Further Advantages and Psychological Utility
- Unique Research Questions: Some topics can only be answered via repeated measures, specifically those tracking internal changes over time such as learning, practice effects, or developmental milestones.
- State Manipulations: Studying how different moods or state changes influence the same individual across time.
- Perceptual Research: Examining how perceptual thresholds and sensitivities shift within the same individual.
- High Individual Variability Constructs: Some psychological constructs show massive individual differences at baseline, making repeated measures the preferred design to control for this variance.
Disadvantages and Threats to Internal Validity
- Order Effects: A major threat where the sequence of conditions influences participant behavior or responses systematically. This is often referred to as carryover effects.
- Fatigue Effects: A type of order effect where performance declines in later conditions due to physical or mental exhaustion, boredom, or reduced motivation. Control strategies include rest periods, keeping experiments brief, and providing monetary incentives.
- Practice and Familiarity: Participants may perform better in later conditions simply because they have become acclimated to the task, have lower anxiety, or understand instructions better.
- Sensitization: Participants may discover the experiment's hypothesis over time and develop response biases or specific strategies. They may become better at identifying stimulus cues or shift their standards of judgment.
- Maturation: Biological or psychological changes occurring within the participant during the study, especially problematic for children, adolescents, or the elderly.
- History: External events occurring during the study period (days, weeks, or years) that affect the dependent variable.
- Instrumentation: Changes in how an instrument scores data over time, independent of the independent variable, often occurring if data is scored inconsistently across measurement periods.
- Attrition: The loss of participants due to withdrawal, moving away, or boredom. This creates bias because those who drop out may differ fundamentally from those who persist.
Control Strategies for Order Effects
- Randomization: Randomizing the order in which conditions are presented.

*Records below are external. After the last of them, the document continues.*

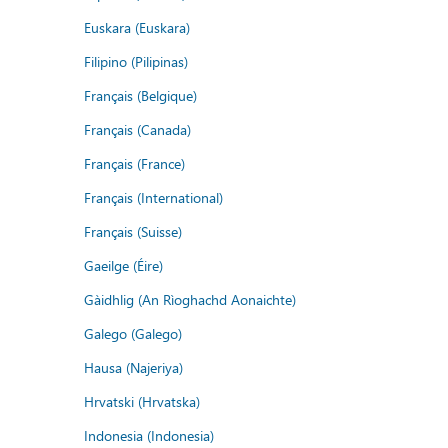
Euskara (Euskara)
Filipino (Pilipinas)
Français (Belgique)
Français (Canada)
Français (France)
Français (International)
Français (Suisse)
Gaeilge (Éire)
Gàidhlig (An Rìoghachd Aonaichte)
Galego (Galego)
Hausa (Najeriya)
Hrvatski (Hrvatska)
Indonesia (Indonesia)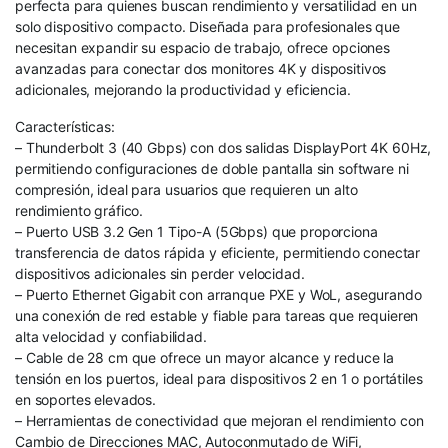
perfecta para quienes buscan rendimiento y versatilidad en un
solo dispositivo compacto. Diseñada para profesionales que
necesitan expandir su espacio de trabajo, ofrece opciones
avanzadas para conectar dos monitores 4K y dispositivos
adicionales, mejorando la productividad y eficiencia.
Características:
– Thunderbolt 3 (40 Gbps) con dos salidas DisplayPort 4K 60Hz,
permitiendo configuraciones de doble pantalla sin software ni
compresión, ideal para usuarios que requieren un alto
rendimiento gráfico.
– Puerto USB 3.2 Gen 1 Tipo-A (5Gbps) que proporciona
transferencia de datos rápida y eficiente, permitiendo conectar
dispositivos adicionales sin perder velocidad.
– Puerto Ethernet Gigabit con arranque PXE y WoL, asegurando
una conexión de red estable y fiable para tareas que requieren
alta velocidad y confiabilidad.
– Cable de 28 cm que ofrece un mayor alcance y reduce la
tensión en los puertos, ideal para dispositivos 2 en 1 o portátiles
en soportes elevados.
– Herramientas de conectividad que mejoran el rendimiento con
Cambio de Direcciones MAC, Autoconmutado de WiFi,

- Full Counterbalancing: Presenting every possible unique sequence of conditions to participants. For 3 conditions (A, B, and C), there are 6 unique sequences (ABC, ACB, BAC, BCA, CAB, CBA). This requires participant totals in multiples of 6. It becomes impractical with 4 or more levels.
- Latin Square Design: A strategy for designs with many levels (4+) ensuring each condition appears once in each ordinal position and each condition precedes and follows every other condition equally often.
- Analysis Checks: Including order as a factor in the final data analysis to see if results differ based on condition sequence.
- Reducing Sensitization Bias: Using placebo conditions, subtle manipulations, deception, or filler tasks to mask the true purpose of the experiment.